Vibrational dynamics of amorphous ice structures studied by high-resolution neutron spectroscopy

The dynamics of amorphous water ice structures of different densities have been studied by high-resolution neutron time-of-flight and backscattering spectroscopy. An accurate determination of the vibrational density of states G(omega) in the energy range of phonons h omega less than or similar to 40 meV of a many fold of structures comprising the low-density amorphous (LDA, rho approximate to 31 molecules/nm(3)), high-density amorphous (HDA, rho approximate to 39 molecules/nm(3)), very-high-density amorphous (vHDA, rho approximate to 41 molecules/nm(3)) and modifications of intermediate density in respect to HDA and vHDA has been achieved.

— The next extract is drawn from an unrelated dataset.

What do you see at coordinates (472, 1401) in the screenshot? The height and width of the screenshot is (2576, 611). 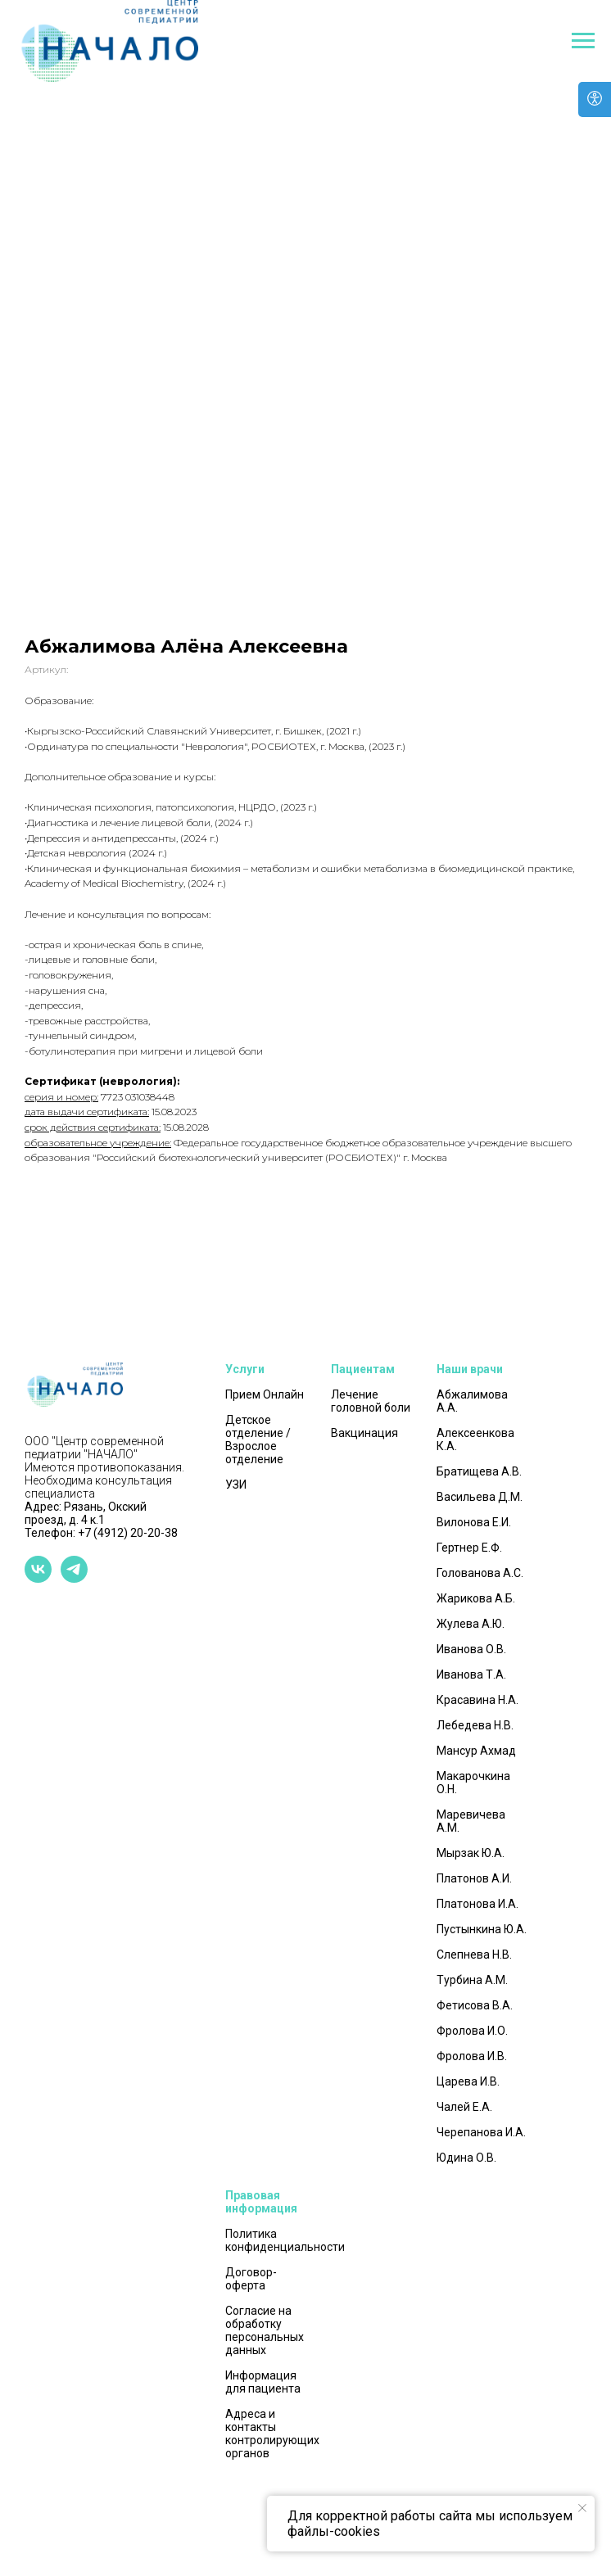 I see `Абжалимова А.А.` at bounding box center [472, 1401].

Unlike the G(omega) of high-density crystalline phases IX, V, and XII, which have been measured as reference systems, the G(omega) of all high-density amorphous counterparts proves to be textureless except for a predominant peak at low energies. In vHDA this peak is centered at about 10 meV and redshifted upon density decrease to 7 meV in LDA. A concomitant upshift of the low-energy librational band edge from 34 to 45 meV is detected in deuterated samples. Mean-square displacement and Debye temperatures T-D for vHDA, HDA'-a structure obtained as a transient product of the temperature induced vHDA to LDA transformation-and LDA are extracted from the highest resolution backscattering experiments. T-D values indicate the absence of a dominant excess of low-energy modes in G(omega), referred to as boson peak in the literature, being in agreement with the G(omega) properties directly monitored by the time-of-flight technique. Having applied deuterated sample material we are able to display phase coherence effects within the phonon system in the second and third pseudo-Brillouin zone (1 angstrom(-1) <= Q <= 5 angstrom(-1)) of the amorphous samples. A phase coherent signal from acoustic phonons can be followed up to energies of at least 15 meV.